When you are an avid omnivore, someone who enjoys both cooking at home and going out to eat, and you tell people you are trying “a new vegan place in the East Village”, the most common response was inevitably a wrinkling of the nose. When I followed that sentence with “it was one of best, most interesting meals I ate all year”, the response was a raise of the eyebrows. Luckily for everyone, I care not what people think, I care about how successful or unsuccessful a meal is, and this was a spectacular meal.
Beginning with its name, everything about Avant Garden is clever. It is lively and honest, and service is quick but not rushed. Vegetables aren’t supposed to taste this good, making this whole concept devilishly scandalous. It’s as if you are on a date with a new restaurant: its going well, but you can’t be 100% sure. The evening unfolds nervously, and you are hesitant to be completely yourself and fully embrace this awkward social situation you’ve put yourself in. Yet there is still something about this place that thrills you. You are drawn in by the gentle, hand crafted wood of the bar, the elegant plating, the reminder that you are eating something “healthy”. You are unprepared but pleasantly surprised.
Not only do you barely notice the absence of animal products, you just assume the tricks on your mind is just that – a slow slide into something you don’t completely trust. Pine nut “ricotta”? Bullshit. This is cheese. Except it’s not. And you are embarrassed by your accusatory, jealous behavior. You thought it beneath you. But your emotional response doesn’t lie – this is amazing.
Vegan cuisine and vegetable driven menus have been trending in New York restaurants for the past year or so, and not in the way that calls to mind your batty aunt’s tofu that tastes like sandpaper, or even more conventional, better tasting vegetable/quinoa mash ups at dig inn. This is true innovation, inspired not from the fat of the lamb but from an artfully crafted and thoughtful gift bestowed upon you for the same price point as any crappy tapas restaurant in the city. This is art. This is those early butterflies in your stomach.
FOOD & THINGS
The menu is separated into a few easy-to-grasp concepts: toasts, cold, and hot.
Smoked eggplant puree, scallions, celery, Calabrian chilis, this spicy, silky bruschetta was a perfect way to kick start this meal. The other toast options looked good, too, but eggplant is my favorite, and this puree was so smoky it was reminiscent of a scotch. Winner, winner (not) chicken dinner.
On the night I visited, it was chilly out, and I opted out of the cold section of the menu in favor of ordering the hot dishes. I feel very comfortable with that decision, but would be open to revisiting the issue.
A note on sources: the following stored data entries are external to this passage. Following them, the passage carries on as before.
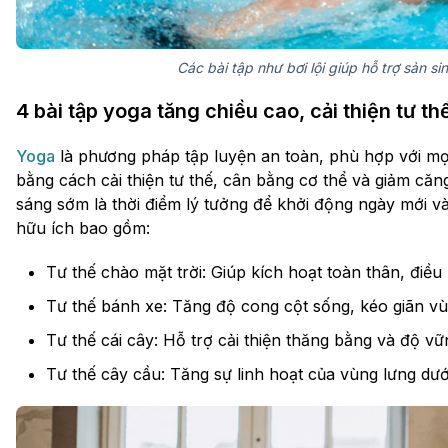
Các bài tập như bơi lội giúp hỗ trợ sản s
4 bài tập yoga tăng chiều cao, cải thiện tư thế
Yoga
là phương pháp tập luyện an toàn, phù hợp với mọi
bằng cách cải thiện tư thế, cân bằng cơ thể và giảm căn
sáng sớm là thời điểm lý tưởng để khởi động ngày mới và
hữu ích bao gồm:
Tư thế chào mặt trời: Giúp kích hoạt toàn thân, điều 
Tư thế bánh xe: Tăng độ cong cột sống, kéo giãn v
Tư thế cái cây: Hỗ trợ cải thiện thăng bằng và độ v
Tư thế cây cầu: Tăng sự linh hoạt của vùng lưng dướ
Traditionally, cannelloni is a bit of a cross between manicotti and lasagna. This one arrived crispy, like an eggroll, stuffed with the aforementioned “pine nut ricotta”, and nestle in a bed of arugula pesto and “eggplant merguez”. Yes, like the lamb sausage commonly found in Middle Eastern cooking. Yes, it was delicious. I was unsure how this dish was going to pan out when I ordered it, but it just got better with every bite. Plus, look how aesthetically pleasing it is!
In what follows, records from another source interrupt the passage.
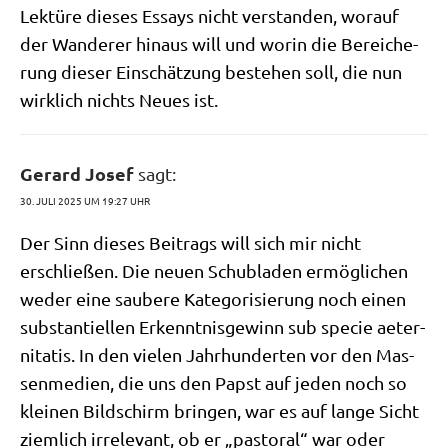
Lek­tü­re die­ses Essays nicht ver­stan­den, wor­auf
der Wan­de­rer hin­aus will und wor­in die Berei­che­
rung die­ser Ein­schät­zung bestehen soll, die nun
wirk­lich nichts Neu­es ist.
Gerard Josef
sagt:
30. JULI 2025 UM 19:27 UHR
Der Sinn die­ses Bei­trags will sich mir nicht
erschlie­ßen. Die neu­en Schub­la­den ermög­li­chen
weder eine sau­be­re Kate­go­ri­sie­rung noch einen
sub­stan­ti­el­len Erkennt­nis­ge­winn sub spe­cie aeter­
ni­ta­tis. In den vie­len Jahr­hun­der­ten vor den Mas­
sen­me­di­en, die uns den Papst auf jeden noch so
klei­nen Bild­schirm brin­gen, war es auf lan­ge Sicht
ziem­lich irrele­vant, ob er „pasto­ral“ war oder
Butternut Squash/Burnt Sage Farro Risotto
Maybe the trendiest dish on the menu, this one starred everyone’s favorite ancient grain, FARRO. With crispy sage as a magnificent pairing, you never even noticed there was not butter in this one. The bonus on this one is its very filling because ancient grains.
King Oyster Maitake Mushrooms
Holy fungus this was delicious. Quite possibly one of the best dishes I ate all year, this one got better with every bite. As a former vegan (I know, I know), I always relied heavily on mushrooms as a dietary staple because their structure is the closest to meat, and this case was no different. The king oysters were delicately sliced and layered over a smoked macademia nut puree, with a supporting cast of maitakes and everyone’s favorite (trendy) garnish, thinly sliced radishes. Couldn’t follow that dish with anything.